Task description
The first line of the entries is where the copy starts and the line with "misma persecución, entre ellos Carlos Lwanga." is where it ends; set down each line exactly, both ends included, and drop pictures.

Available data
'''
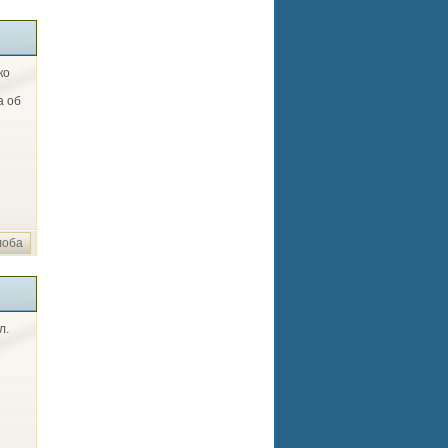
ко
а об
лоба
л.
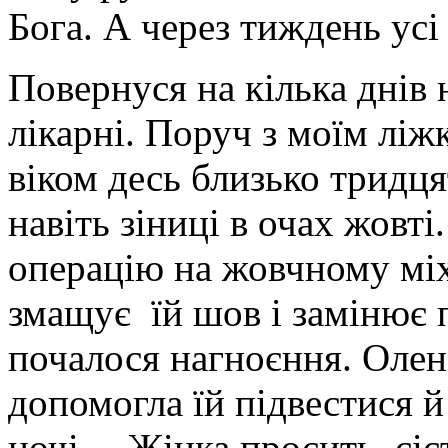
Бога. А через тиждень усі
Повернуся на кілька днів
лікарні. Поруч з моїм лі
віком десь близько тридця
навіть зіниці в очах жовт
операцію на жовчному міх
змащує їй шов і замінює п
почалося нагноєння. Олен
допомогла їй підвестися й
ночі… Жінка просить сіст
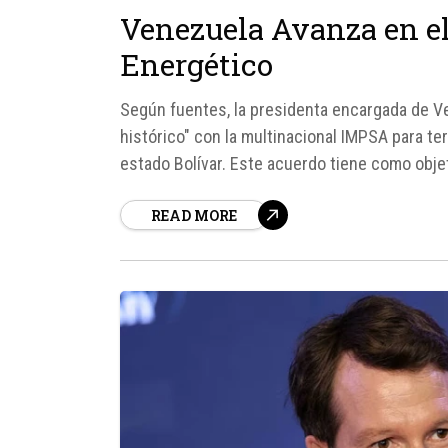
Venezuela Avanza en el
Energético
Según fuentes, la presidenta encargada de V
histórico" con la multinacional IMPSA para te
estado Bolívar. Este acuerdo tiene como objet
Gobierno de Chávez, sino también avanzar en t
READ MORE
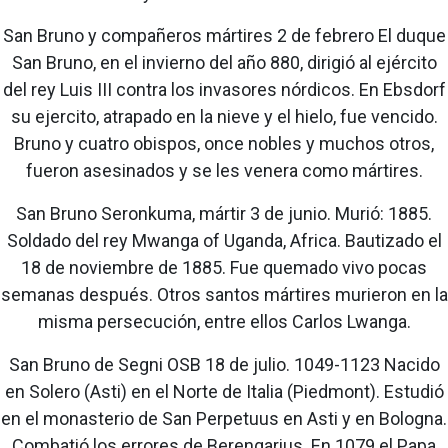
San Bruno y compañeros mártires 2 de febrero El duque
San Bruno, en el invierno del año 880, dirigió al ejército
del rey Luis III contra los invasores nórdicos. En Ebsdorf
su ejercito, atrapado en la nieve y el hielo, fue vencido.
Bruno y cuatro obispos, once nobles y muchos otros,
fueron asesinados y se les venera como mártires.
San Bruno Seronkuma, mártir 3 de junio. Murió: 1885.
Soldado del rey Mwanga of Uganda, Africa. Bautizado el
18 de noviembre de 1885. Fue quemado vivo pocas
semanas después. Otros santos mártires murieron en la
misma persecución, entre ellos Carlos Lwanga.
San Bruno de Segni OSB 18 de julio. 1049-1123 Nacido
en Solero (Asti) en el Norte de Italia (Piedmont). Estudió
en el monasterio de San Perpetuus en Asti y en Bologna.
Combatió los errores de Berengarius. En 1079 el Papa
'''
Completed task
ко
а об
лоба
л.
Бога. А через тиждень усі
Повернуся на кілька днів
лікарні. Поруч з моїм лі
віком десь близько тридця
навіть зіниці в очах жовт
операцію на жовчному міх
змащує їй шов і замінює п
почалося нагноєння. Олен
допомогла їй підвестися й
ночі… Жінка просить сіст
Venezuela Avanza en el
Energético
Según fuentes, la presidenta encargada de V
histórico" con la multinacional IMPSA para te
estado Bolívar. Este acuerdo tiene como objet
Gobierno de Chávez, sino también avanzar en t
READ MORE
San Bruno y compañeros mártires 2 de febrero El duque
San Bruno, en el invierno del año 880, dirigió al ejército
del rey Luis III contra los invasores nórdicos. En Ebsdorf
su ejercito, atrapado en la nieve y el hielo, fue vencido.
Bruno y cuatro obispos, once nobles y muchos otros,
fueron asesinados y se les venera como mártires.
San Bruno Seronkuma, mártir 3 de junio. Murió: 1885.
Soldado del rey Mwanga of Uganda, Africa. Bautizado el
18 de noviembre de 1885. Fue quemado vivo pocas
semanas después. Otros santos mártires murieron en la
misma persecución, entre ellos Carlos Lwanga.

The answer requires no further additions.